People are buzzing about the new documentary “Died Suddenly”. I had a chance to listen to it on my commute yesterday. It made me angry. Here’s why.
There is some great information in this movie. Information that could – potentially – open people’s eyes and minds. In particular, the interviews with the embalmers and morticians are incredible. The long, white fibrous material they have been finding in dead people’s arteries and veins after the vaccine rollout is truly horrifying. It isn’t new, but it’s presented all in one place in a highly compelling way, especially the scene where you see it being removed from a dead body during an embalming session. The movie would have been far more effective if it had just focused on that (and dug deeper to show what they’re made of, etc.). But unfortunately it tainted that and other good information (such as presented by Dr. Ryan Cole, Steve Kirsch and Dr. James Thorp) by covering it with a lot of garbage. Here are four examples of the garbage that stuck out and that I remember. There may be more.
1. The coverage of the DMED data (the military’s medical database). Mathew Crawford looked into the DMED data and discovered that the original whistleblowers had made a simple mistake in comparing 2021 with previous years: what they essentially did is to count every office visit instead of every diagnosis. So if you were newly diagnosed with, say, myocarditis, every visit you had with the military health system (more or less) was added up and compared to how many individuals had been diagnosed with myocarditis in previous years. (The details are a bit more nuanced, but that captures the basic gist of the error.) This means that, although there was a sizeable increase in many different health diagnoses, it was not nearly as large as those whistleblowers thought and that Thomas Renz brought to people’s attention with his testimony at the ‘Second Opinion’ hearing by Sen. Ron Johnson, which appears in the movie.
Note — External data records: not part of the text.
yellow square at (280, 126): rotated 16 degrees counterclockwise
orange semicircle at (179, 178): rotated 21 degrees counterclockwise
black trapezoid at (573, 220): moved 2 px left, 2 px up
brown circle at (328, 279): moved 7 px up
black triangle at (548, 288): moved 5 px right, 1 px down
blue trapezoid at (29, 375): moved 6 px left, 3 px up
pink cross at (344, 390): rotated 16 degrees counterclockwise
The weirdest thing about this is that none of the people involved in bringing the DMED scandal to light have shown the slightest interest in correcting their mistakes, and so these falsehoods continue to be repeated and now amplified by Stew Peters. Remember, Peters is the guy who brought us the now totally discredited film that tried to make the case that Covid was deadly because it had similarities to snake venom and was spread through tainted water. I no longer trust anything this guy says or does. He and his team are either terrible at vetting reliable information or they are engaged in a deliberate campaign to discredit the health freedom movement. And it is truly a shame in this case because there is much valuable, true information in the film that is now tainted by being mixed together with so much false information.
2. Declining birth rates in Australia. Yes, birthrates in most parts of the world have declined significantly in late 2021 and especially 2022, and in many cases this can be tied to the rollout of Covid jabs, as I discuss in my (occasionally updated) post here. One graph shown in the movie displays statistics for several countries, including a massive decline in birth rates for Australia that sticks out like a sore thumb. Turns out that huge decline is simply due to a reporting problem where the numbers of births from December 2021 are hugely undercounted when the official statistics are released, and then generally not updated until much later. So that huge decrease shown in the movie is just plain wrong.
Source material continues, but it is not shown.